In document LA FUERZA DEL ESPÍRITU (página 196-200)

No hay un objeto tan feo que la luz intensa no lo haga bello.

Ralph Waldo EMERSON En esta frase de su plegaria san Francisco pide fuerza y capacidad para poner luz ante todos los que se sienten feos o perciben el mundo como un lugar oscuro y malvado. Como sugiere Emerson en la cita mencionada, la intensidad de tu luz puede hacer bella cualquier cosa. Cuando vives en la oscuridad estás inmerso en un mundo que no te permite ver la belleza que te rodea. Una de las cualidades más elevadas de las personas realizadas es su capacidad de ver belleza en todas partes y de extraer vida de esa belleza. «Déjame dar luz» es otra manera de decir déjame ilustrar mi presencia y mi actitud de que hay belleza en todo.

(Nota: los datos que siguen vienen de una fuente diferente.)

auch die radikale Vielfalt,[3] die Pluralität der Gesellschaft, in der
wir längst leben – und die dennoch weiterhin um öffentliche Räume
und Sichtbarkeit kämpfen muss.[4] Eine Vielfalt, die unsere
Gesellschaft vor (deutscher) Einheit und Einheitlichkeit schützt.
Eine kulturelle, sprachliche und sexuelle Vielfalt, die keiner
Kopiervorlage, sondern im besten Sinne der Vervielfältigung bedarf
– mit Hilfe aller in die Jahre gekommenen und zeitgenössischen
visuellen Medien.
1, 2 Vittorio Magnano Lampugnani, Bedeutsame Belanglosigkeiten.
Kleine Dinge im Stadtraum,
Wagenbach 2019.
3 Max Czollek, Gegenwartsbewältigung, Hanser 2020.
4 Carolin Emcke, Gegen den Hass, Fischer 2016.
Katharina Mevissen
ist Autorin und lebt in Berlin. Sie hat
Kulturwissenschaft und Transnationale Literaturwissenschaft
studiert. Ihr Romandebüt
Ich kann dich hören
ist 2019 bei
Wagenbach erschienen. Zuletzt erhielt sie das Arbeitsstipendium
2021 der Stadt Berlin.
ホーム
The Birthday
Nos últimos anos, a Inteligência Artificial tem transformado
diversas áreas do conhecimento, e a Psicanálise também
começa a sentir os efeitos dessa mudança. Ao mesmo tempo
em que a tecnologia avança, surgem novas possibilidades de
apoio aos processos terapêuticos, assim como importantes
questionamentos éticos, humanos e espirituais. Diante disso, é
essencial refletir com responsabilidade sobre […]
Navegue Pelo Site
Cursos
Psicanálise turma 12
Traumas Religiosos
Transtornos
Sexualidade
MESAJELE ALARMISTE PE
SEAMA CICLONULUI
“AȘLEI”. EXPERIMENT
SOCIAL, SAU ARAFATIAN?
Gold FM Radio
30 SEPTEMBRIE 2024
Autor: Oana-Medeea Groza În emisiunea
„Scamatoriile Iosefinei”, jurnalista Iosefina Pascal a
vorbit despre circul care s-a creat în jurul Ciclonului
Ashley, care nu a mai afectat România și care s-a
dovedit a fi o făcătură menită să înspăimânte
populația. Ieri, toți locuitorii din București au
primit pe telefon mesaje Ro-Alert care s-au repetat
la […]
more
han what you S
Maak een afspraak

En muchos aspectos, poner luz donde hay oscuridad es una manera de dar una solución espiritual a un problema. La oscuridad simboliza la incapacidad de experimentar la verdadera naturaleza de nuestro mundo. Como describe John Keats en sus famosos versos: «La belleza es verdad; la verdad, belleza. Eso es lo único que se sabe en la tierra y lo único que has de saber». En la oscuridad uno ignora la belleza y la verdad, ya que son sinónimos. La decisión de poner luz donde hay oscuridad abre un mundo entero de apreciación de la belleza y te hace libre de cualquier mala interpretación de la vida como una experiencia oscura.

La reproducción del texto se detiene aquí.